Exercise input:

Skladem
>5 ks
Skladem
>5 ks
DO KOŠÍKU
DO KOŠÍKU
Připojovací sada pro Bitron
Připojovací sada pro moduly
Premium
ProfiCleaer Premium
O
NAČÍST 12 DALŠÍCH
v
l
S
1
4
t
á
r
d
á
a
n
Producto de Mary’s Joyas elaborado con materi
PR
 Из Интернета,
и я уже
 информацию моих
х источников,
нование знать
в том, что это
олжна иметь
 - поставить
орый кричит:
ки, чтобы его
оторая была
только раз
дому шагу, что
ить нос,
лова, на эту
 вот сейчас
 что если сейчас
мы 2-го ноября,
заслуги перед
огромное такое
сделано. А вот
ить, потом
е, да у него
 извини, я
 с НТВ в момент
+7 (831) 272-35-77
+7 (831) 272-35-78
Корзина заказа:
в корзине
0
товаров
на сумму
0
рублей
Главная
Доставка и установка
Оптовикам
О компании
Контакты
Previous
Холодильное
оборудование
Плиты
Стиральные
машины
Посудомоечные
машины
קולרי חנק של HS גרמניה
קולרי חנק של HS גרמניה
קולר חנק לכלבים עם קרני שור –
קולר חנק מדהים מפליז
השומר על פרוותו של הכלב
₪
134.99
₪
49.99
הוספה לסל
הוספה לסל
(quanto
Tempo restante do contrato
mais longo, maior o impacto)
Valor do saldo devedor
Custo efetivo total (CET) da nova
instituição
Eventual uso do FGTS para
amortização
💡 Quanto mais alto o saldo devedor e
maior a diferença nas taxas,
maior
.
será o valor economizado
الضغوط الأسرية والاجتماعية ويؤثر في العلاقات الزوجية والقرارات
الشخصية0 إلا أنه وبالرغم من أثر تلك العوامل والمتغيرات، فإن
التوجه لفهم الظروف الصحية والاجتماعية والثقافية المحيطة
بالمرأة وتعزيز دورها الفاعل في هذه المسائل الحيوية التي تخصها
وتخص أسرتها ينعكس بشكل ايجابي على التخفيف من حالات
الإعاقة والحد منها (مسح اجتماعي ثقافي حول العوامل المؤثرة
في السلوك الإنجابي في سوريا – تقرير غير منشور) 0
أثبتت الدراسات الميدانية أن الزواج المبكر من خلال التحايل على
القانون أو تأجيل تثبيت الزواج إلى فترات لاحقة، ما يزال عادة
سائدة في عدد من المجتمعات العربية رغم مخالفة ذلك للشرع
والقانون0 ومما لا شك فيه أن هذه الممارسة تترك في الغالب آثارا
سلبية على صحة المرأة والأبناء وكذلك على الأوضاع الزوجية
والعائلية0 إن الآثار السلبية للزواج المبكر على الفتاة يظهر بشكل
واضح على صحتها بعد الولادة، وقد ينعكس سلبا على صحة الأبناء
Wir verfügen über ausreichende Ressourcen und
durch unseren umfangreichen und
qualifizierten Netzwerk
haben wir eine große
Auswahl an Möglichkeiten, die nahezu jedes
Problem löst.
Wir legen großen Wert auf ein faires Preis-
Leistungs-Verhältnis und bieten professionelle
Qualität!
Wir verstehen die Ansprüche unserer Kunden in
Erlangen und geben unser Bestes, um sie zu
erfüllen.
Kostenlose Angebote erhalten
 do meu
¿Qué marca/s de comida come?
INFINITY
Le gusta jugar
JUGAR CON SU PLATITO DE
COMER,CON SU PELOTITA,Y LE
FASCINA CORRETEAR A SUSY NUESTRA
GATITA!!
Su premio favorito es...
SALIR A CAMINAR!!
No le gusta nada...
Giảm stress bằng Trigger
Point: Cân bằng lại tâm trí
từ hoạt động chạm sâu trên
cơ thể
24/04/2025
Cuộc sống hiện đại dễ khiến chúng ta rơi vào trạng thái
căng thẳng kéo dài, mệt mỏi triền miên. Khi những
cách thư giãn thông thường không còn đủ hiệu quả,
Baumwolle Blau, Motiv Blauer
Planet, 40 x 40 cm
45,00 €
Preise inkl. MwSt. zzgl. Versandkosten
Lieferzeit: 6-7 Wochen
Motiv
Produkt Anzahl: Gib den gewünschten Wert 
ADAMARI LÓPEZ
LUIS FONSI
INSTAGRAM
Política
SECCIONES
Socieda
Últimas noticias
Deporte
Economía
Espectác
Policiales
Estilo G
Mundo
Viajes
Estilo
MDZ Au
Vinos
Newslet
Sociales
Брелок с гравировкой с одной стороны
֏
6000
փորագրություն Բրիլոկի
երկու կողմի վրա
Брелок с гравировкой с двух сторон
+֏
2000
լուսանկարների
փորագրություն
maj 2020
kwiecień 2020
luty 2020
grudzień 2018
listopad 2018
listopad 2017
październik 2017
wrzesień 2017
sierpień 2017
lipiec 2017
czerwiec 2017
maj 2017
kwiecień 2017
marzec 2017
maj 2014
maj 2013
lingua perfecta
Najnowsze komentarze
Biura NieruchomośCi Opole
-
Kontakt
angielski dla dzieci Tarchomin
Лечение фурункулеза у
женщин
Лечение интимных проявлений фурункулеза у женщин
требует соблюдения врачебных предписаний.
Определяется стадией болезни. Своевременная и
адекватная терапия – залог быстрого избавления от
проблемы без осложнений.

Problem details: Every record above needs to be repeated word for word.

Response area:
Skladem
>5 ks
Skladem
>5 ks
DO KOŠÍKU
DO KOŠÍKU
Připojovací sada pro Bitron
Připojovací sada pro moduly
Premium
ProfiCleaer Premium
O
NAČÍST 12 DALŠÍCH
v
l
S
1
4
t
á
r
d
á
a
n
Producto de Mary’s Joyas elaborado con materi
PR
 Из Интернета,
и я уже
 информацию моих
х источников,
нование знать
в том, что это
олжна иметь
 - поставить
орый кричит:
ки, чтобы его
оторая была
только раз
дому шагу, что
ить нос,
лова, на эту
 вот сейчас
 что если сейчас
мы 2-го ноября,
заслуги перед
огромное такое
сделано. А вот
ить, потом
е, да у него
 извини, я
 с НТВ в момент
+7 (831) 272-35-77
+7 (831) 272-35-78
Корзина заказа:
в корзине
0
товаров
на сумму
0
рублей
Главная
Доставка и установка
Оптовикам
О компании
Контакты
Previous
Холодильное
оборудование
Плиты
Стиральные
машины
Посудомоечные
машины
קולרי חנק של HS גרמניה
קולרי חנק של HS גרמניה
קולר חנק לכלבים עם קרני שור –
קולר חנק מדהים מפליז
השומר על פרוותו של הכלב
₪
134.99
₪
49.99
הוספה לסל
הוספה לסל
(quanto
Tempo restante do contrato
mais longo, maior o impacto)
Valor do saldo devedor
Custo efetivo total (CET) da nova
instituição
Eventual uso do FGTS para
amortização
💡 Quanto mais alto o saldo devedor e
maior a diferença nas taxas,
maior
.
será o valor economizado
الضغوط الأسرية والاجتماعية ويؤثر في العلاقات الزوجية والقرارات
الشخصية0 إلا أنه وبالرغم من أثر تلك العوامل والمتغيرات، فإن
التوجه لفهم الظروف الصحية والاجتماعية والثقافية المحيطة
بالمرأة وتعزيز دورها الفاعل في هذه المسائل الحيوية التي تخصها
وتخص أسرتها ينعكس بشكل ايجابي على التخفيف من حالات
الإعاقة والحد منها (مسح اجتماعي ثقافي حول العوامل المؤثرة
في السلوك الإنجابي في سوريا – تقرير غير منشور) 0
أثبتت الدراسات الميدانية أن الزواج المبكر من خلال التحايل على
القانون أو تأجيل تثبيت الزواج إلى فترات لاحقة، ما يزال عادة
سائدة في عدد من المجتمعات العربية رغم مخالفة ذلك للشرع
والقانون0 ومما لا شك فيه أن هذه الممارسة تترك في الغالب آثارا
سلبية على صحة المرأة والأبناء وكذلك على الأوضاع الزوجية
والعائلية0 إن الآثار السلبية للزواج المبكر على الفتاة يظهر بشكل
واضح على صحتها بعد الولادة، وقد ينعكس سلبا على صحة الأبناء
Wir verfügen über ausreichende Ressourcen und
durch unseren umfangreichen und
qualifizierten Netzwerk
haben wir eine große
Auswahl an Möglichkeiten, die nahezu jedes
Problem löst.
Wir legen großen Wert auf ein faires Preis-
Leistungs-Verhältnis und bieten professionelle
Qualität!
Wir verstehen die Ansprüche unserer Kunden in
Erlangen und geben unser Bestes, um sie zu
erfüllen.
Kostenlose Angebote erhalten
 do meu
¿Qué marca/s de comida come?
INFINITY
Le gusta jugar
JUGAR CON SU PLATITO DE
COMER,CON SU PELOTITA,Y LE
FASCINA CORRETEAR A SUSY NUESTRA
GATITA!!
Su premio favorito es...
SALIR A CAMINAR!!
No le gusta nada...
Giảm stress bằng Trigger
Point: Cân bằng lại tâm trí
từ hoạt động chạm sâu trên
cơ thể
24/04/2025
Cuộc sống hiện đại dễ khiến chúng ta rơi vào trạng thái
căng thẳng kéo dài, mệt mỏi triền miên. Khi những
cách thư giãn thông thường không còn đủ hiệu quả,
Baumwolle Blau, Motiv Blauer
Planet, 40 x 40 cm
45,00 €
Preise inkl. MwSt. zzgl. Versandkosten
Lieferzeit: 6-7 Wochen
Motiv
Produkt Anzahl: Gib den gewünschten Wert 
ADAMARI LÓPEZ
LUIS FONSI
INSTAGRAM
Política
SECCIONES
Socieda
Últimas noticias
Deporte
Economía
Espectác
Policiales
Estilo G
Mundo
Viajes
Estilo
MDZ Au
Vinos
Newslet
Sociales
Брелок с гравировкой с одной стороны
֏
6000
փորագրություն Բրիլոկի
երկու կողմի վրա
Брелок с гравировкой с двух сторон
+֏
2000
լուսանկարների
փորագրություն
maj 2020
kwiecień 2020
luty 2020
grudzień 2018
listopad 2018
listopad 2017
październik 2017
wrzesień 2017
sierpień 2017
lipiec 2017
czerwiec 2017
maj 2017
kwiecień 2017
marzec 2017
maj 2014
maj 2013
lingua perfecta
Najnowsze komentarze
Biura NieruchomośCi Opole
-
Kontakt
angielski dla dzieci Tarchomin
Лечение фурункулеза у
женщин
Лечение интимных проявлений фурункулеза у женщин
требует соблюдения врачебных предписаний.
Определяется стадией болезни. Своевременная и
адекватная терапия – залог быстрого избавления от
проблемы без осложнений.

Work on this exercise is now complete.